* _To do_: Write out all entries word for word.

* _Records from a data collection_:
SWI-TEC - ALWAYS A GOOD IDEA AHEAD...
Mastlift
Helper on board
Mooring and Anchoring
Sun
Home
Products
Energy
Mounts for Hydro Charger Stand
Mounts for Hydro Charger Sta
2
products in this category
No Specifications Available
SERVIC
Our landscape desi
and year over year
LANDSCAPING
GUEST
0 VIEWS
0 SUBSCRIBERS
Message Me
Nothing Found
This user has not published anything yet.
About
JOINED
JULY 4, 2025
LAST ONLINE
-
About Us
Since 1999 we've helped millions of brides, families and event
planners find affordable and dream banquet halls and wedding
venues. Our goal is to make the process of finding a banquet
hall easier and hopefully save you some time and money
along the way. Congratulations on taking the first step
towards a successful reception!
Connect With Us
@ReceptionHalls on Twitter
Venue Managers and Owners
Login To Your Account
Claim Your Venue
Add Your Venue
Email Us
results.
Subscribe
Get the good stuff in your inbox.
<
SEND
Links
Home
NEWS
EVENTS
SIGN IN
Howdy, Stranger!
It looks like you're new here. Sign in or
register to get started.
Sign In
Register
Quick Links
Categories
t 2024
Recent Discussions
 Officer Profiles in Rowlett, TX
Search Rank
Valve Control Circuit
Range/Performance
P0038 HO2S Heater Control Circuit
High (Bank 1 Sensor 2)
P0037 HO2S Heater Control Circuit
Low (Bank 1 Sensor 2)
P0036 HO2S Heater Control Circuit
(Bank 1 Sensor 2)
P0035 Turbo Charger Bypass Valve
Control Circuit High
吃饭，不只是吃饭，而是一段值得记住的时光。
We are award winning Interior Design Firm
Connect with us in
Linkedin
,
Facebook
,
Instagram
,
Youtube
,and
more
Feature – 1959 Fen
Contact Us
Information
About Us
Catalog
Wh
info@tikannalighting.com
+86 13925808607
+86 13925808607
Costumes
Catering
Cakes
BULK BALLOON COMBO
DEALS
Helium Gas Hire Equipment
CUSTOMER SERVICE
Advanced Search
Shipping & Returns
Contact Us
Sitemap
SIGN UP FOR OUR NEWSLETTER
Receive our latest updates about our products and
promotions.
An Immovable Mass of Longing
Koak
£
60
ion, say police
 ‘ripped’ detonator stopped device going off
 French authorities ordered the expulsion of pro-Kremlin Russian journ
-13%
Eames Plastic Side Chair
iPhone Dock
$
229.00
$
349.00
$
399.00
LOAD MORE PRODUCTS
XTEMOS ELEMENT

* _Exercise result_:
SWI-TEC - ALWAYS A GOOD IDEA AHEAD...
Mastlift
Helper on board
Mooring and Anchoring
Sun
Home
Products
Energy
Mounts for Hydro Charger Stand
Mounts for Hydro Charger Sta
2
products in this category
No Specifications Available
SERVIC
Our landscape desi
and year over year
LANDSCAPING
GUEST
0 VIEWS
0 SUBSCRIBERS
Message Me
Nothing Found
This user has not published anything yet.
About
JOINED
JULY 4, 2025
LAST ONLINE
-
About Us
Since 1999 we've helped millions of brides, families and event
planners find affordable and dream banquet halls and wedding
venues. Our goal is to make the process of finding a banquet
hall easier and hopefully save you some time and money
along the way. Congratulations on taking the first step
towards a successful reception!
Connect With Us
@ReceptionHalls on Twitter
Venue Managers and Owners
Login To Your Account
Claim Your Venue
Add Your Venue
Email Us
results.
Subscribe
Get the good stuff in your inbox.
<
SEND
Links
Home
NEWS
EVENTS
SIGN IN
Howdy, Stranger!
It looks like you're new here. Sign in or
register to get started.
Sign In
Register
Quick Links
Categories
t 2024
Recent Discussions
 Officer Profiles in Rowlett, TX
Search Rank
Valve Control Circuit
Range/Performance
P0038 HO2S Heater Control Circuit
High (Bank 1 Sensor 2)
P0037 HO2S Heater Control Circuit
Low (Bank 1 Sensor 2)
P0036 HO2S Heater Control Circuit
(Bank 1 Sensor 2)
P0035 Turbo Charger Bypass Valve
Control Circuit High
吃饭，不只是吃饭，而是一段值得记住的时光。
We are award winning Interior Design Firm
Connect with us in
Linkedin
,
Facebook
,
Instagram
,
Youtube
,and
more
Feature – 1959 Fen
Contact Us
Information
About Us
Catalog
Wh
info@tikannalighting.com
+86 13925808607
+86 13925808607
Costumes
Catering
Cakes
BULK BALLOON COMBO
DEALS
Helium Gas Hire Equipment
CUSTOMER SERVICE
Advanced Search
Shipping & Returns
Contact Us
Sitemap
SIGN UP FOR OUR NEWSLETTER
Receive our latest updates about our products and
promotions.
An Immovable Mass of Longing
Koak
£
60
ion, say police
 ‘ripped’ detonator stopped device going off
 French authorities ordered the expulsion of pro-Kremlin Russian journ
-13%
Eames Plastic Side Chair
iPhone Dock
$
229.00
$
349.00
$
399.00
LOAD MORE PRODUCTS
XTEMOS ELEMENT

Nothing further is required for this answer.